Developing a Database Interface:
The Continental Origins of English Landholders
Introducing Prosopography
The concept of prosopographical study, where an historian examines, particularly through naming conventions, an historical character's position within his family, institutions and society, has been in existence since the sixteenth century. An historian, for example, discovers a name in a manuscript similar to one seen in a previous manuscript. How to investigate if the two documents are referring to the same person? The prosopographical historian does this by exploring the available primary sources to identify the figure's parents, siblings and children. If the family members overlap, then the figure mentioned in the two separate documents is presumed to be the same. As with other disciplines, advances in computer technology have been able to expand the traditional parameters of the field. Because prosopography demands investigating and analysing a large number of documents, scattered around various libraries, it can be an arduous and time-consuming task. With these documents digitised, however, researchers can compare and cross-reference the historical figures at a much quicker speed.
Prosopography is well suited to the study of the pre-modern period, where a relative paucity of documents, as well as complex naming practices, mean that the precise placement of an historical character within society is often difficult to trace. Dr Katharine Keats-Rohan's database Continental Origins of English Landholders (COEL) is a database designed to help the prosopographical researcher. The COEL database houses documents and records, most notably elements of the Domesday Book, pertaining to the acquisition of English land by the Norman conquerors of the century following 1066. Additionally, it includes commentary by Dr Keats-Rohan on these records. Because of the complexity of both the original sources and the type of analysis that a prosopographer wants to make, the database could not immediately be incorporated into an existing package such as Access or Paradox. It was necessary to exploit the customisable possibilities of Microsoft Access, extending and enhancing the original database program until a suitable database interface was established. This case study examines the planning and decisions that went into developing a customised database that could accommodate heterogeneous data, and an interface that would allow the prosopographical researcher to extract and analyse the relevant data with the minimum of difficulty.
A Trial Period
On the project's inception, in 1992, there had been no thought of using computers as analytical tools. Technology's involvement only came when Dr Keats-Rohan, having gathered a large, and rather unwieldy, card index system, realised the potential for recording such data in database form. As stated above, initial attempts were made on existing packages such as Paradox. This was fine for simply transposing the card index into digital form, but Dr Keats-Rohan quickly saw how a well-designed database could facilitate some of the more complex research needs of the prosopographer. It became apparent that Paradox could not adequately cope with the full range of relevant sources. Dr Keats-Rohan wanted a database that contained some tabular records (including individual names extracted from the Domesday Book) and some full text documents (such as the Cartae Baronum, records relating to the property and tenants of medieval landholders) that could be a good few hundred words long. Such lengthy chunks of text were too large for Paradox to handle satisfactorily. Precise functions that would have aided the prosopographer's task (for example, a graphical tool outlining family relationships) were also not available in the usual database programs. Even more simple operations, like text-searching, were difficult to execute in some databases. Therefore, after a year's work following the possibilities with existing programs, Dr Keats-Rohan took the decision to create a more flexible system. Microsoft Access was the tool for doing this. While Access is used by some as a straightforward database, many historians, such as Dr Keats-Rohan, are realising its customisable nature. Users can, by employing the programming code understood by Access, develop their own shell that is specifically suited for their own data. By enhancing Access so to develop her own structure, Dr Keats-Rohan would have a system that would exploit the richness of her academic data.
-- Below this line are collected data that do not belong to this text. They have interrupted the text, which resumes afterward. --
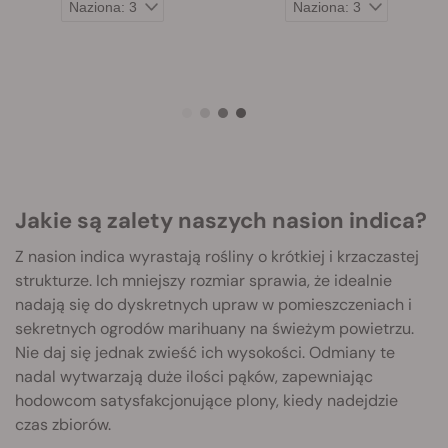
Jakie są zalety naszych nasion indica?
Z nasion indica wyrastają rośliny o krótkiej i krzaczastej
strukturze. Ich mniejszy rozmiar sprawia, że idealnie
nadają się do dyskretnych upraw w pomieszczeniach i
sekretnych ogrodów marihuany na świeżym powietrzu.
Nie daj się jednak zwieść ich wysokości. Odmiany te
nadal wytwarzają duże ilości pąków, zapewniając
hodowcom satysfakcjonujące plony, kiedy nadejdzie
czas zbiorów.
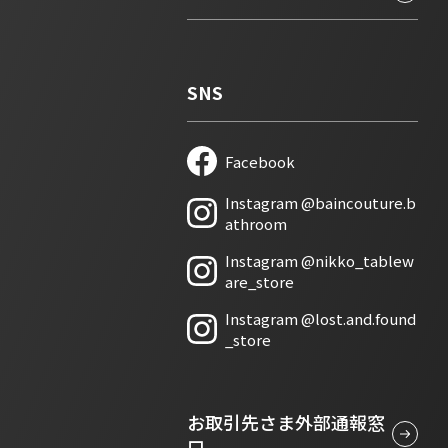
SNS
Facebook
新しいタブで開きます
Instagram @baincouture.b
新しいタブで開きます
athroom
Instagram @nikko_tablew
新しいタブで開きます
are_store
Instagram @lost.and.found
新しいタブで開きます
_store
お取引先さま外部通報窓
口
While this initial year produced no tangible results, the experiences furnished Dr Keats-Rohan with a thorough knowledge of the issues involved in constructing and managing databases: the differences between relational and flat-file databases, and source- and model-orientated database systems. She considered this learning curve a crucial aspect in the development of what would become a very successful database. Other such projects, she added, might gain from beginning with a pilot study. This would provide clues for the best ways for the database shell to be structured, and also uncover any possible problems that would hinder its creators when developing the full-scale database.
Incorporating Precise Academic Needs
While developing a customisable shell in Access obviously produced many additional technical issues, it also allowed Dr Keats-Rohan to create an interface that integrated the specific academic needs of the prosopographer. The earlier trial and error period not only taught her about databases, but also clarified the academic issues at play in creating a computer-driven prosopograhical tool. These could now be enmeshed into the design of the database.
Deciding how the records within the database system would be structured was an important part of this. Which information would be extracted from the Domesday Book? Obviously, the fields had to relate to the interest of prosopographer, i.e. concentrating on the named characters in the sources. Thus, in Figure 1, one can see fields for 'forename', 'surname', 'manor of residence' (in both the original Latin and translated English) and various other important pieces of data. Intelligently organising the distribution of fields in the database is essential if the database is going to be a useful tool.
For Dr Keats-Rohan, one very particular issue to be addressed was the tendency of medieval historians to accept previous interpretations of medieval documents (rather than re-question given assumptions) and thereby duplicate earlier academic errors. She insisted that the COEL database should not encourage historians to fall into this trap. Two related conditions were therefore essential to the development of the database. Firstly, that whatever position in the database the researcher is in, she is only a double-click away from returning to the original primary source. Secondly, the database interface should never offer definitive interpretations, but only allow the clarification of the possible interpretations open to the historian.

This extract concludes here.